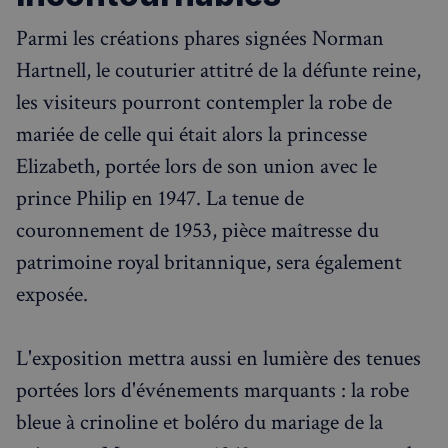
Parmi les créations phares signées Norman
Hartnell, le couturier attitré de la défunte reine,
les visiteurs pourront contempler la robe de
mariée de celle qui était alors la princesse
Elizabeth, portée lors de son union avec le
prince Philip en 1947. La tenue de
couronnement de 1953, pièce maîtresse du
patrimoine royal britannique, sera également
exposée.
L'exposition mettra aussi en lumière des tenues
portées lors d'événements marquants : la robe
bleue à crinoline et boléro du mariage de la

++++++++++

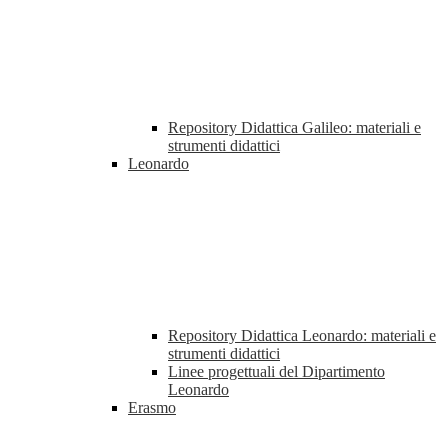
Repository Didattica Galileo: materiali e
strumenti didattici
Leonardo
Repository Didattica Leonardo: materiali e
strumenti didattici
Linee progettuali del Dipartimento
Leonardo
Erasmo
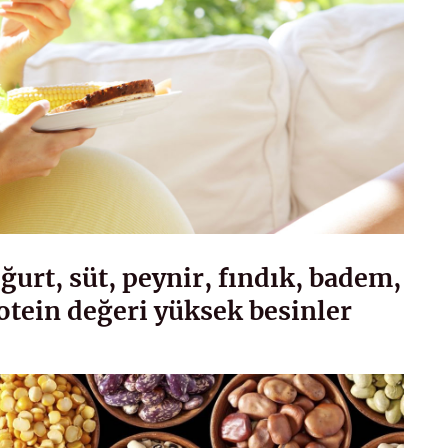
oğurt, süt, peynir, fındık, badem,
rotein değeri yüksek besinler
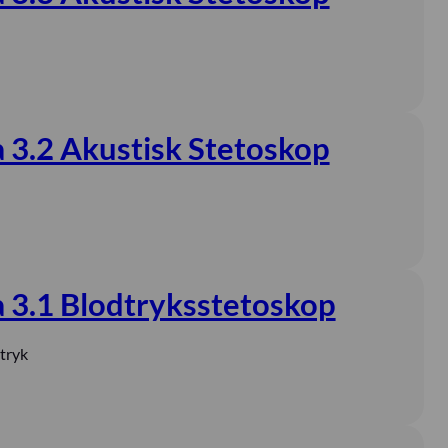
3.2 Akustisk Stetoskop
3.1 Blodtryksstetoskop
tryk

++++++++++

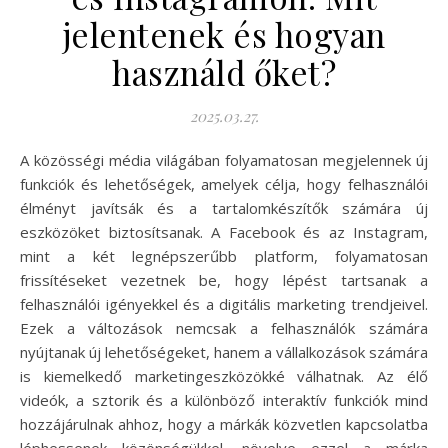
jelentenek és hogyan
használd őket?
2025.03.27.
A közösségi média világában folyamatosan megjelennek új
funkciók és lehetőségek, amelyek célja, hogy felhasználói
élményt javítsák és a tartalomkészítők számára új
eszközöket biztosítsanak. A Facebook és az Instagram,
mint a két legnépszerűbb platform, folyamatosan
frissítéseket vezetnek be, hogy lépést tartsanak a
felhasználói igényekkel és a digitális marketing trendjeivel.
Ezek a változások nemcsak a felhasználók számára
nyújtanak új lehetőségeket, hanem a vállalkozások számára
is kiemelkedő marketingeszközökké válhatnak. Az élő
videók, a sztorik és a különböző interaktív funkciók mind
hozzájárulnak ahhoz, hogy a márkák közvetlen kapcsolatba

++++++++++

# What is being asked
Write down again, exactly as given, only the lines above that fall from the line with "mariée de celle qui était alors la princesse" to the line with "bleue à crinoline et boléro du mariage de la", inclusive.

# Task output
mariée de celle qui était alors la princesse
Elizabeth, portée lors de son union avec le
prince Philip en 1947. La tenue de
couronnement de 1953, pièce maîtresse du
patrimoine royal britannique, sera également
exposée.
L'exposition mettra aussi en lumière des tenues
portées lors d'événements marquants : la robe
bleue à crinoline et boléro du mariage de la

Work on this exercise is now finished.